= Sebastian F. Schwarz =

Sebastian F. Schwarz (born 1974 in Rostock, East Germany) is a German-born musician, teacher, administrator and podcaster.

He studied vocal performance and musicology in Berlin and Conservatory Benedetto Marcello in Venice，and theatre management at the University of Venice. He worked as a language coach for German, English and Russian productions at Teatro La Fenice and as an artists' manager in Milan and Venice. For several years, he taught history of music and at tertiary level.

As of March 2026 he is Casting Manager of Milan's Teatro alla Scala and therefore responsible for it's selection of singers.

For 2025 - 2027 Schwarz is creator and host of Opera Road Trip, OperaVision's and Opera Europa's two year podcast series exploring the operatic traditions of the partner countries of OperaVision.

From 2021 to 2024 Schwarz was Artistic Director of Festival della Valle d'Itria and the Accademia del Belcanto "Rodolfo Celletti" in Martina Franca.

In July 2019, the Italian Minister of Culture signed him into office as Sovrintendente (CEO) of the Royal Theatre of Turin, Teatro Regio di Torino of which as of 1 September, he also assumed the role of Artistic Director.

He was appointed General Director of Glyndebourne Festival Opera in November 2015, and left the position in December 2017.

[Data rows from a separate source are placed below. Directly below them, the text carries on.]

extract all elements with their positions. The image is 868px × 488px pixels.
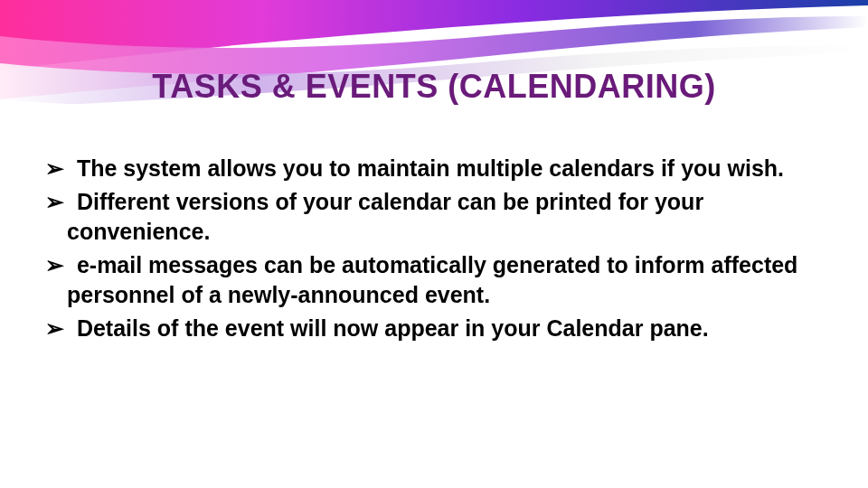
list-item: ➢ Details of the event will now appear i… [45,314,823,343]
list-item: ➢ e-mail messages can be automatically g… [45,250,823,310]
bullet-marker-icon: ➢ [45,315,64,341]
bullet-text: The system allows you to maintain multip… [77,155,784,181]
slide-content: TASKS & EVENTS (CALENDARING) ➢ The syste… [0,0,868,488]
bullet-marker-icon: ➢ [45,252,64,277]
bullet-text: e-mail messages can be automatically gen… [67,252,797,307]
bullet-text: Details of the event will now appear in … [77,315,709,341]
bullet-marker-icon: ➢ [45,155,64,181]
list-item: ➢ Different versions of your calendar ca… [45,187,823,247]
list-item: ➢ The system allows you to maintain mult… [45,154,823,183]
bullet-list: ➢ The system allows you to maintain mult… [45,154,823,347]
bullet-marker-icon: ➢ [45,189,64,214]
slide-title: TASKS & EVENTS (CALENDARING) [0,68,868,106]
bullet-text: Different versions of your calendar can … [67,189,703,244]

Prior to this from 2008 to 2016 he was Deputy Artistic Director of the Theater an der Wien and, from 2012 to 2016, also Artistic Director of the Vienna Chamber Opera. He held a variety of other posts, including with the Wexford Festival Opera and as assistant to the opera director at the Staatsoper Hamburg. In 2010 he was a co-founder and Artistic Director of the International Singing Competition for Baroque Opera Pietro Antonio Cesti, part of the Innsbruck Festival of Early Music and continues to serve as its president of the jury.

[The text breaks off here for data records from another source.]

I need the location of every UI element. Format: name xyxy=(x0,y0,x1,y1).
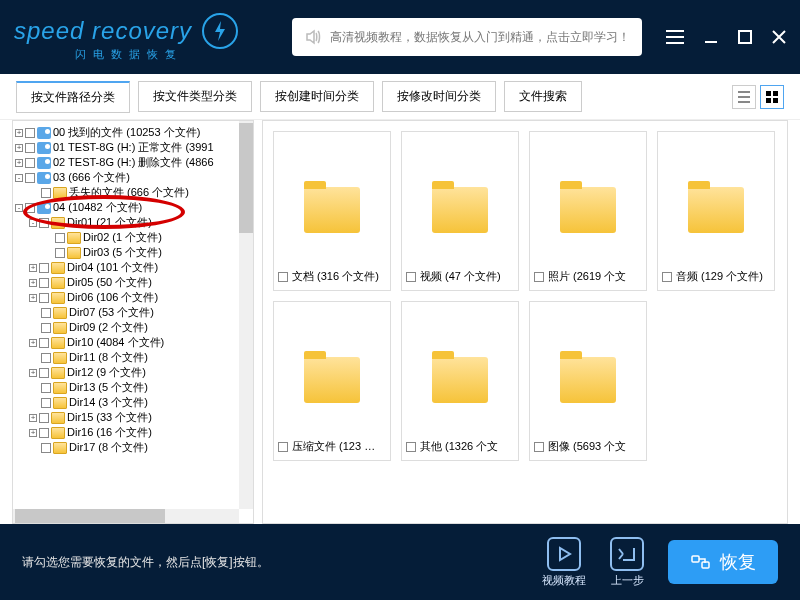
tree-node[interactable]: Dir17 (8 个文件) xyxy=(15,440,251,455)
card-label: 视频 (47 个文件) xyxy=(420,269,501,284)
folder-icon xyxy=(304,357,360,403)
video-tutorial-button[interactable]: 视频教程 xyxy=(542,537,586,588)
folder-card[interactable]: 音频 (129 个文件) xyxy=(657,131,775,291)
close-icon[interactable] xyxy=(772,30,786,44)
footer-hint: 请勾选您需要恢复的文件，然后点[恢复]按钮。 xyxy=(22,554,269,571)
checkbox[interactable] xyxy=(534,272,544,282)
tree-node[interactable]: Dir02 (1 个文件) xyxy=(15,230,251,245)
promo-text: 高清视频教程，数据恢复从入门到精通，点击立即学习！ xyxy=(330,29,630,46)
tree-node[interactable]: +Dir04 (101 个文件) xyxy=(15,260,251,275)
tree-node[interactable]: +Dir10 (4084 个文件) xyxy=(15,335,251,350)
brand-name: speed recovery xyxy=(14,17,192,45)
folder-icon xyxy=(560,357,616,403)
tree-node[interactable]: 丢失的文件 (666 个文件) xyxy=(15,185,251,200)
tree-node[interactable]: -Dir01 (21 个文件) xyxy=(15,215,251,230)
folder-card[interactable]: 其他 (1326 个文 xyxy=(401,301,519,461)
card-label: 照片 (2619 个文 xyxy=(548,269,626,284)
speaker-icon xyxy=(304,28,322,46)
tree-hscroll[interactable] xyxy=(13,509,239,523)
tab-type[interactable]: 按文件类型分类 xyxy=(138,81,252,112)
checkbox[interactable] xyxy=(278,442,288,452)
tree-panel: +00 找到的文件 (10253 个文件)+01 TEST-8G (H:) 正常… xyxy=(12,120,254,524)
tree-node[interactable]: +Dir05 (50 个文件) xyxy=(15,275,251,290)
tab-path[interactable]: 按文件路径分类 xyxy=(16,81,130,113)
folder-card[interactable]: 文档 (316 个文件) xyxy=(273,131,391,291)
tree-node[interactable]: +Dir16 (16 个文件) xyxy=(15,425,251,440)
tabs-toolbar: 按文件路径分类 按文件类型分类 按创建时间分类 按修改时间分类 文件搜索 xyxy=(0,74,800,120)
svg-rect-5 xyxy=(692,556,699,562)
tree-vscroll[interactable] xyxy=(239,121,253,509)
folder-icon xyxy=(432,187,488,233)
window-controls xyxy=(666,30,786,44)
tree-node[interactable]: +Dir15 (33 个文件) xyxy=(15,410,251,425)
minimize-icon[interactable] xyxy=(704,30,718,44)
svg-rect-2 xyxy=(773,91,778,96)
tab-modified[interactable]: 按修改时间分类 xyxy=(382,81,496,112)
card-label: 其他 (1326 个文 xyxy=(420,439,498,454)
folder-icon xyxy=(560,187,616,233)
tab-search[interactable]: 文件搜索 xyxy=(504,81,582,112)
play-icon xyxy=(547,537,581,571)
tree-node[interactable]: Dir03 (5 个文件) xyxy=(15,245,251,260)
card-label: 图像 (5693 个文 xyxy=(548,439,626,454)
folder-grid: 文档 (316 个文件)视频 (47 个文件)照片 (2619 个文音频 (12… xyxy=(262,120,788,524)
svg-rect-4 xyxy=(773,98,778,103)
tree-node[interactable]: +01 TEST-8G (H:) 正常文件 (3991 xyxy=(15,140,251,155)
app-logo: speed recovery 闪电数据恢复 xyxy=(14,13,238,62)
tree-node[interactable]: Dir11 (8 个文件) xyxy=(15,350,251,365)
tree-node[interactable]: +Dir12 (9 个文件) xyxy=(15,365,251,380)
folder-card[interactable]: 图像 (5693 个文 xyxy=(529,301,647,461)
promo-banner[interactable]: 高清视频教程，数据恢复从入门到精通，点击立即学习！ xyxy=(292,18,642,56)
tree-node[interactable]: +02 TEST-8G (H:) 删除文件 (4866 xyxy=(15,155,251,170)
tab-created[interactable]: 按创建时间分类 xyxy=(260,81,374,112)
brand-sub: 闪电数据恢复 xyxy=(75,47,183,62)
main-area: +00 找到的文件 (10253 个文件)+01 TEST-8G (H:) 正常… xyxy=(0,120,800,524)
svg-rect-0 xyxy=(739,31,751,43)
titlebar: speed recovery 闪电数据恢复 高清视频教程，数据恢复从入门到精通，… xyxy=(0,0,800,74)
tree-node[interactable]: Dir13 (5 个文件) xyxy=(15,380,251,395)
checkbox[interactable] xyxy=(406,272,416,282)
bolt-icon xyxy=(202,13,238,49)
card-label: 文档 (316 个文件) xyxy=(292,269,379,284)
folder-icon xyxy=(304,187,360,233)
back-button[interactable]: 上一步 xyxy=(610,537,644,588)
checkbox[interactable] xyxy=(662,272,672,282)
card-label: 音频 (129 个文件) xyxy=(676,269,763,284)
recover-icon xyxy=(690,551,712,573)
tree-node[interactable]: Dir07 (53 个文件) xyxy=(15,305,251,320)
back-icon xyxy=(610,537,644,571)
tree-node[interactable]: -04 (10482 个文件) xyxy=(15,200,251,215)
folder-card[interactable]: 视频 (47 个文件) xyxy=(401,131,519,291)
checkbox[interactable] xyxy=(406,442,416,452)
maximize-icon[interactable] xyxy=(738,30,752,44)
tree-node[interactable]: Dir09 (2 个文件) xyxy=(15,320,251,335)
folder-card[interactable]: 照片 (2619 个文 xyxy=(529,131,647,291)
tree-node[interactable]: Dir14 (3 个文件) xyxy=(15,395,251,410)
svg-rect-3 xyxy=(766,98,771,103)
folder-icon xyxy=(432,357,488,403)
footer: 请勾选您需要恢复的文件，然后点[恢复]按钮。 视频教程 上一步 恢复 xyxy=(0,524,800,600)
folder-card[interactable]: 压缩文件 (123 … xyxy=(273,301,391,461)
checkbox[interactable] xyxy=(278,272,288,282)
card-label: 压缩文件 (123 … xyxy=(292,439,375,454)
checkbox[interactable] xyxy=(534,442,544,452)
view-list-icon[interactable] xyxy=(732,85,756,109)
tree-node[interactable]: +00 找到的文件 (10253 个文件) xyxy=(15,125,251,140)
svg-rect-1 xyxy=(766,91,771,96)
tree-node[interactable]: -03 (666 个文件) xyxy=(15,170,251,185)
menu-icon[interactable] xyxy=(666,30,684,44)
tree-node[interactable]: +Dir06 (106 个文件) xyxy=(15,290,251,305)
recover-button[interactable]: 恢复 xyxy=(668,540,778,584)
folder-icon xyxy=(688,187,744,233)
view-grid-icon[interactable] xyxy=(760,85,784,109)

He is a regular jury member for major international voice competitions and founder and inaugural chairman of the jury of the Glyndebourne Opera Cup.

Schwarz is vice president of the Internationale Richard Strauss Gesellschaft and serves on the board of Europäische Musiktheaterakademie.

==Honours and awards==
In 2015, Schwarz was appointed Knight of the Order of the Star of Italy by the Italian President in recognition of his efforts to promote Italian culture.